3

I'm having problems sorting a list of strings that contain negative and/or decimal alphanumeric strings. This is what I have so far:

import re

format_ids = ["synopsys_SS_2v_-40c_SS.lib",
              "synopsys_SS_1v_-40c_SS.lib",
              "synopsys_SS_1.2v_-40c_SS.lib", 
              "synopsys_SS_1.4v_-40c_SS.lib",
              "synopsys_SS_2v_-40c_TT.lib",
              "synopsys_FF_3v_25c_FF.lib",
              "synopsys_TT_4v_125c_TT.lib",
              "synopsys_TT_1v_85c_TT.lib",
              "synopsys_TT_10v_85c_TT.lib",
              "synopsys_FF_3v_-40c_SS.lib",
              "synopsys_FF_3v_-40c_TT.lib"]
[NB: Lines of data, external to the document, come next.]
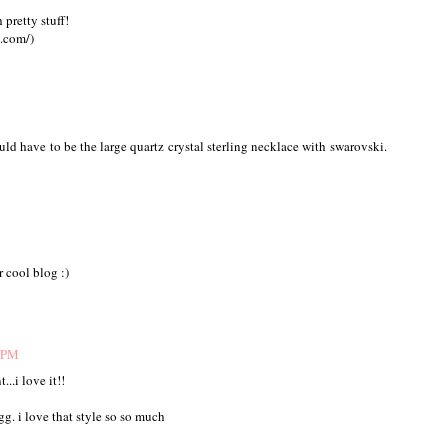
pretty stuff!
t.com/)
ld have to be the large quartz crystal sterling necklace with swarovski.
 cool blog :)
9 PM
...i love it!!
gg. i love that style so so much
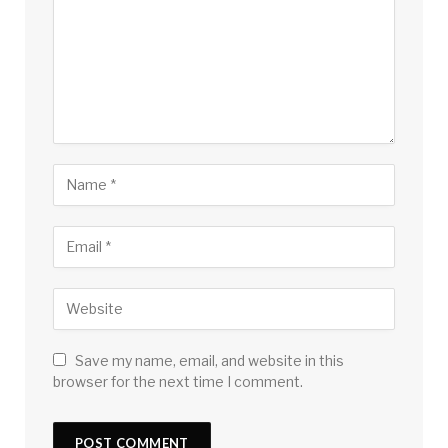
Save my name, email, and website in this
browser for the next time I comment.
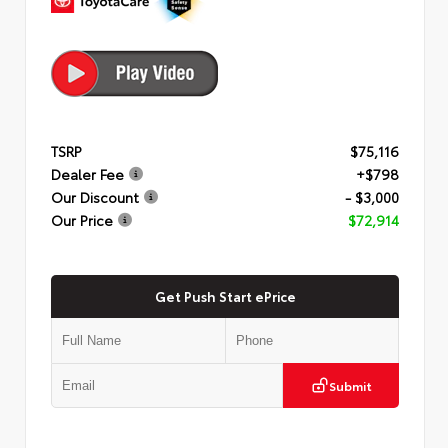
TSRP
$75,116
Dealer Fee
+$798
Our Discount
- $3,000
Our Price
$72,914
Get Push Start ePrice
Submit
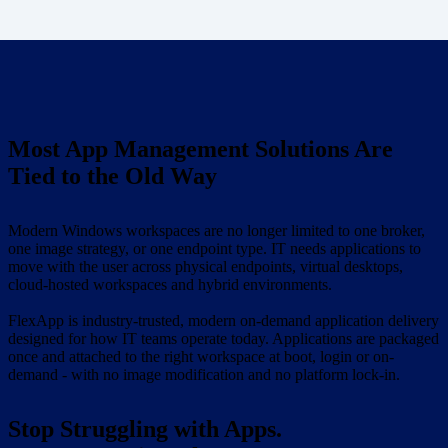
Most App Management Solutions Are
Tied to the Old Way
Modern Windows workspaces are no longer limited to one broker,
one image strategy, or one endpoint type. IT needs applications to
move with the user across physical endpoints, virtual desktops,
cloud-hosted workspaces and hybrid environments.
FlexApp is industry-trusted, modern on-demand application delivery
designed for how IT teams operate today. Applications are packaged
once and attached to the right workspace at boot, login or on-
demand - with no image modification and no platform lock-in.
Stop Struggling with Apps.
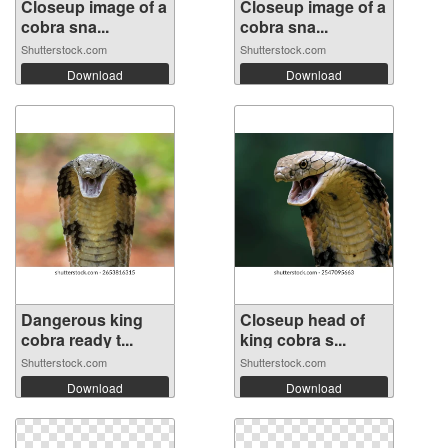
Closeup image of a
Closeup image of a
cobra sna...
cobra sna...
Shutterstock.com
Shutterstock.com
Download
Download
Dangerous king
Closeup head of
cobra ready t...
king cobra s...
Shutterstock.com
Shutterstock.com
Download
Download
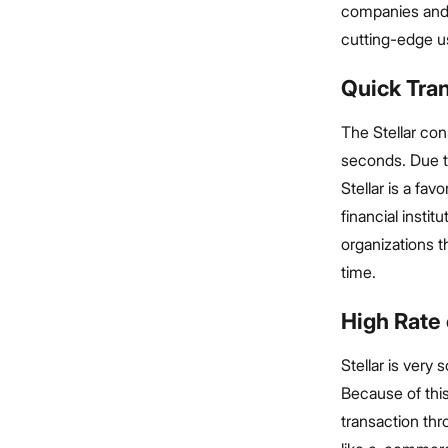
companies and 
cutting-edge u
Quick Tra
The Stellar con
seconds. Due t
Stellar is a fa
financial insti
organizations t
time.
High Rate 
Stellar is very
Because of this
transaction thr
selector = r'.*(FF|TT|SS)_([-\.\d]+v)_([-\.\d]+c)_(FF|TT|SS).*'
#key = [2,1,3]
key = 2
produce_groups = False

if isinstance(key, int):
    key = [key]

convert = lambda text: float(text) if text.isdigit() else text
alphanum_key = lambda k: [convert(c) for c in re.split('([-.\d]+)', k)]
split_list = lambda name: tuple(alphanum_key(re.findall(selector,name)[0][i]) for i in key)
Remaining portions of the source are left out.